1

Multibillion-dollar funds are the cream that rises to the top

If you want a spot in the top 10, you have to ante up with a billion-dollar-sized fund. In fact – no surprise – it’s a must for much of the top portion of the VCJ 50.

Each member of the top 10 is notable for its outsized and frequent fundraising, such as Insight Partners, New Enterprise Associates, Tiger Global and Sequoia Capital, which make up the top four.

The top 10 largest firms in the ranking represent just 20 percent of the ranking by number of investors, but account for slightly more than half of the total amount raised in the past five years from all the VCJ 50.

But take a look at firms after the top 10, such as Founders Fund, Battery Ventures, Bessemer Venture Partners and IVP, as examples. How did these billion-dollar fund managers not rank higher? The answer is partly due to the timeline we looked at. The inaugural VCJ 50 researched fundraising activity from January 2015 through the end of June 2020. But it also demonstrates how billion-dollar fund managers are not as rare as they used to be.

2

The youth movement is upon us

A mix of established firms and young guns make up the VCJ 50. But in looking at the ages of the fundraisers, the youth are certainly rising up and taking over. Nearly half of the firms on the list, or 24 in total, were formed since 2000.

$164.3bn

Cumulative amount raised during the past five years by the entire VCJ 50

The youngest firm to crack the VCJ 50 is EQT Ventures, which was only formed in 2016, but has closed on two funds since then. Overall, EQT Ventures is one of nine firms of the 50 to have launched in the past decade.

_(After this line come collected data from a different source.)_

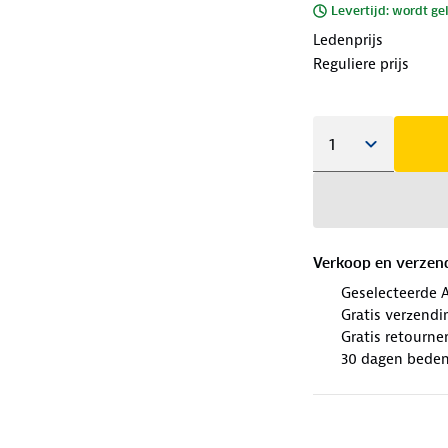
Levertijd: wordt ge
Ledenprijs
Reguliere prijs
Verkoop en verzen
Geselecteerde 
Gratis verzendi
Gratis retourne
30 dagen beden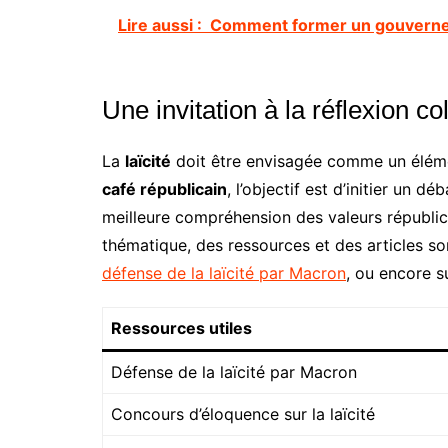
Lire aussi :
Comment former un gouverneme
Une invitation à la réflexion co
La
laïcité
doit être envisagée comme un éléme
café républicain
, l’objectif est d’initier un d
meilleure compréhension des valeurs républica
thématique, des ressources et des articles s
défense de la laïcité par Macron
, ou encore 
Ressources utiles
Défense de la laïcité par Macron
Concours d’éloquence sur la laïcité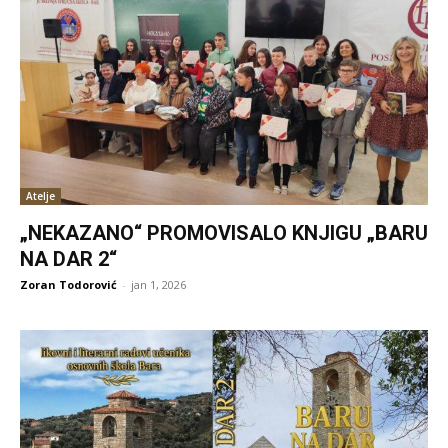
Atelje
„NEKAZANO“ PROMOVISALO KNJIGU „BARU
NA DAR 2“
Zoran Todorović
-
jan 1, 2026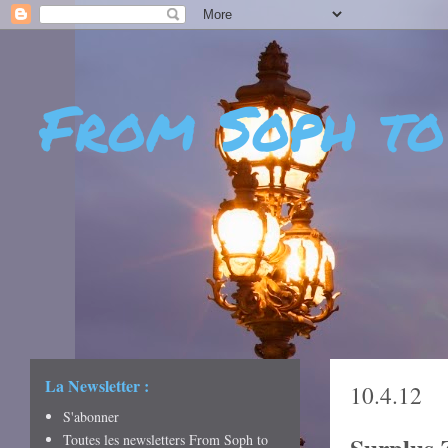
From Soph to
- DÉCOUVERTES - CUL
CRÉATIVITÉ - ART DE 
La Newsletter :
10.4.12
S'abonner
Toutes les newsletters From Soph to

In addition, 30 percent of the firms on the list were founded since 2000, including four in the top 10.

3

Someone should write a song about Sand Hill Road

New centers of venture activity are cropping up all over. We’re seeing the sprawling Midwest with a number of notable firms. And Los Angeles has stepped forward in recent years as the center of a lot of early-stage activity in Southern California. Markets worldwide, from Africa to Latin America to South-East Asia, are also emerging.

9

Largest number of firms on our list located in one city: Menlo Park

However, the heartbeat of venture activity still runs through the legendary Sand Hill Road, a five-mile stretch of roadway that goes through tiny Menlo Park and is home to much of the venture capital community.

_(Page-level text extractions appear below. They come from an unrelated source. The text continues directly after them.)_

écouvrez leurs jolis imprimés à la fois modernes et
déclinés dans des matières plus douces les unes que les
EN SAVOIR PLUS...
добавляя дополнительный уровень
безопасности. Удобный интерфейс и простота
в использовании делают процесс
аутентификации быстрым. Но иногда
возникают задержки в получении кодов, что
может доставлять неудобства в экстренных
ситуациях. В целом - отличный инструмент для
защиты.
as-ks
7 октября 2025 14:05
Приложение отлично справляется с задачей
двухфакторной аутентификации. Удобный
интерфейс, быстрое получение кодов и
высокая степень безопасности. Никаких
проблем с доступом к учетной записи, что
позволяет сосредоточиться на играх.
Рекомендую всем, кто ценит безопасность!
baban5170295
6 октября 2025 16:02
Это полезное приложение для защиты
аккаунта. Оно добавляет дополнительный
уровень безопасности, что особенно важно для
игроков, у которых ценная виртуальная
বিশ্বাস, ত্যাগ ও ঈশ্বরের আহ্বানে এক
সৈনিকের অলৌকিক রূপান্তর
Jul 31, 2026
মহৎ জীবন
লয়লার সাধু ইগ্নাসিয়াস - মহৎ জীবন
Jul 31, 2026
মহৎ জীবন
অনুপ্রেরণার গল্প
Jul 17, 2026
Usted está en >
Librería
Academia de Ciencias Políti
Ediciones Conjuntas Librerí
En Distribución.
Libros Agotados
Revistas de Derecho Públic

In all, Menlo Park has nine venture firms on the VCJ 50, three of which are on the top 10 list. The next closest city is New York, with five firms.
Collectively, the nine firms in Menlo Park have raised more than $35.5 billion in the past five years, or more than one-fifth of the total of the VCJ 50.

4

Growth-stage and early-stage dealmaking are both in play

When we set out to produce the VCJ 50, we assumed that late-stage investors would make up a majority of the firms on the list. And while it’s true that the smaller and younger early-stage firms, which typically characterize traditional venture capital, are not prominent on the VCJ 50, early-stage dealmaking is not swept under the rug.

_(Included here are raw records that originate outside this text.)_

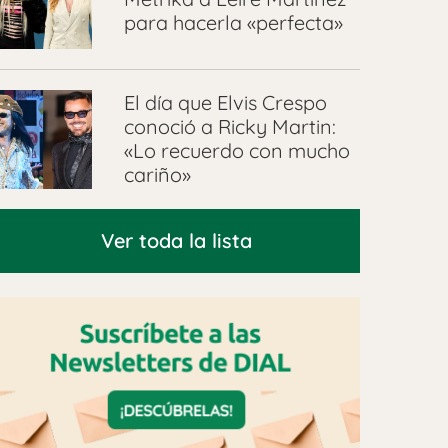
para hacerla «perfecta»
El día que Elvis Crespo
conoció a Ricky Martin:
«Lo recuerdo con mucho
cariño»
Ver toda la lista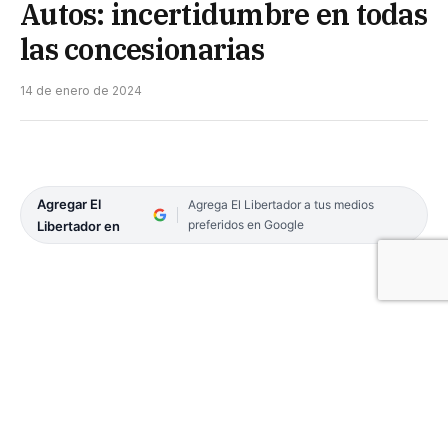
Autos: incertidumbre en todas
las concesionarias
14 de enero de 2024
Agregar El
Agrega El Libertador a tus medios
preferidos en Google
Libertador en
Las ventas de autos se ven afectadas por la actual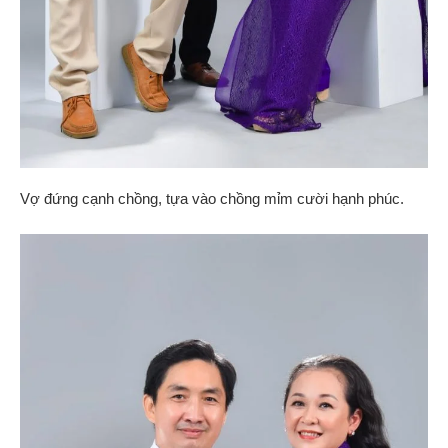
Vợ đứng cạnh chồng, tựa vào chồng mỉm cười hạnh phúc.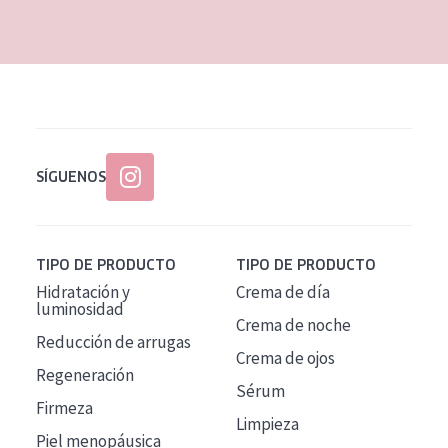
EDAD
Todas las edades
Edad: de 35 a 55
Piel madura
SÍGUENOS
TIPO DE PRODUCTO
TIPO DE PRODUCTO
Hidratación y
Crema de día
luminosidad
Crema de noche
Reducción de arrugas
Crema de ojos
Regeneración
Sérum
Firmeza
Limpieza
Piel menopáusica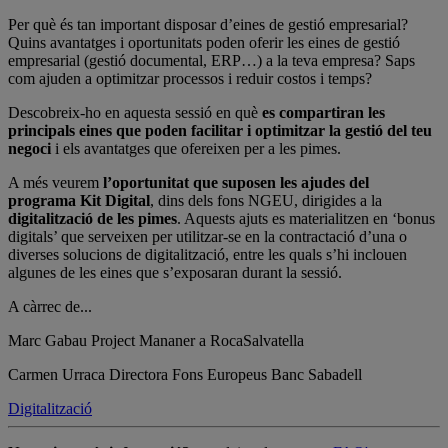
Per què és tan important disposar d’eines de gestió empresarial?
Quins avantatges i oportunitats poden oferir les eines de gestió
empresarial (gestió documental, ERP…) a la teva empresa? Saps
com ajuden a optimitzar processos i reduir costos i temps?
Descobreix-ho en aquesta sessió en què
es compartiran les
principals eines que poden facilitar i optimitzar la gestió del teu
negoci
i els avantatges que ofereixen per a les pimes.
A més veurem
l’oportunitat que suposen les ajudes del
programa Kit Digital
, dins dels fons NGEU, dirigides a la
digitalització de les pimes
. Aquests ajuts es materialitzen en ‘bonus
digitals’ que serveixen per utilitzar-se en la contractació d’una o
diverses solucions de digitalització, entre les quals s’hi inclouen
algunes de les eines que s’exposaran durant la sessió.
A càrrec de...
Marc Gabau
Project Mananer a RocaSalvatella
Carmen Urraca
Directora Fons Europeus Banc Sabadell
Digitalització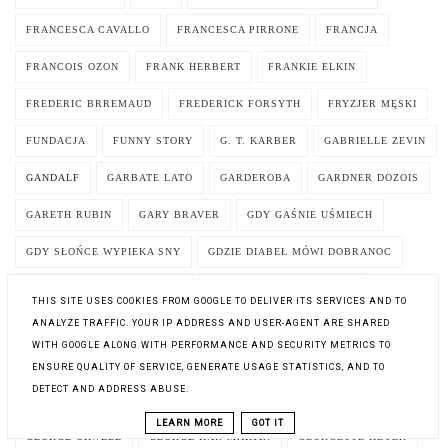
FRANCESCA CAVALLO
FRANCESCA PIRRONE
FRANCJA
FRANCOIS OZON
FRANK HERBERT
FRANKIE ELKIN
FREDERIC BRREMAUD
FREDERICK FORSYTH
FRYZJER MĘSKI
FUNDACJA
FUNNY STORY
G. T. KARBER
GABRIELLE ZEVIN
GANDALF
GARBATE LATO
GARDEROBA
GARDNER DOZOIS
GARETH RUBIN
GARY BRAVER
GDY GAŚNIE UŚMIECH
GDY SŁOŃCE WYPIEKA SNY
GDZIE DIABEŁ MÓWI DOBRANOC
GDZIE JEST KORONA CARA?
GDZIE JEST MOJA CÓRKA?
THIS SITE USES COOKIES FROM GOOGLE TO DELIVER ITS SERVICES AND TO
ANALYZE TRAFFIC. YOUR IP ADDRESS AND USER-AGENT ARE SHARED
GDZIE JEST SKRZYNIA Z KARABINAMI?
GEJE
WITH GOOGLE ALONG WITH PERFORMANCE AND SECURITY METRICS TO
GENERAŁ I PANNA
GEOGRAFIA
GEOPOLITYKA
ENSURE QUALITY OF SERVICE, GENERATE USAGE STATISTICS, AND TO
DETECT AND ADDRESS ABUSE.
GEORGE A. ROMERO
GEORGE I BŁĘKITNY KSIĘŻYC
LEARN MORE
GOT IT
GEORGE ORWELL
GEORGE R.R. MARTIN
GEORGETTE HEYER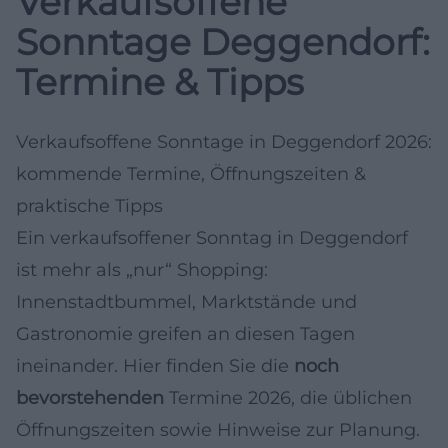
Verkaufsoffene
Sonntage Deggendorf:
Termine & Tipps
Verkaufsoffene Sonntage in Deggendorf 2026:
kommende Termine, Öffnungszeiten &
praktische Tipps
Ein verkaufsoffener Sonntag in Deggendorf
ist mehr als „nur“ Shopping:
Innenstadtbummel, Marktstände und
Gastronomie greifen an diesen Tagen
ineinander. Hier finden Sie die
noch
bevorstehenden
Termine 2026, die üblichen
Öffnungszeiten sowie Hinweise zur Planung.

Seven of the top 10 firms are active at the early stage: New Enterprise Associates, Sequoia Capital, Lightspeed Venture Partners, Andreessen Horowitz, Accel, Index Ventures and General Catalyst.

In addition, outside of Insight and Tiger Global, the other eight firms that make up the top 10 have invested at or nearly half of their funds over time in early-stage deals, according to our analysis of PitchBook data.

And that includes seed investing. Andreessen Horowitz has deployed one quarter of its funds into seed rounds since it was founded 11 years ago.

5

Wait until next year

As interesting as the list is to pore over, it will be even more compelling to see how next year’s version compares to this debut VCJ 50. We wonder what young firms next year will step forward and break into the VCJ 50. And of course which firms will they replace.

$35.5bn

Amount nine firms in Menlo Park raised in the past five years, or more than one-fifth of the total from all 50 firms

Also, the sorted order will certainly change. After our research cutoff period, Greylock Partners reportedly closed it 16th fund at $1 billion. It is the firm’s second billion-dollar fund in less than five years. Meanwhile, IVP is in registration for its 17th fund. It raised $1.5 billion in 2017. Greylock and IVP should both rise in the ranks next year.

It will also be fascinating to watch overall venture fundraising activity in the next several months. Despite a pandemic and a recession in 2020, fundraising activity has remained robust this year, just like in recent years.

And if activity slows or pulls back some, it’s possible the 2021 VCJ 50 will look nothing like this year’s version.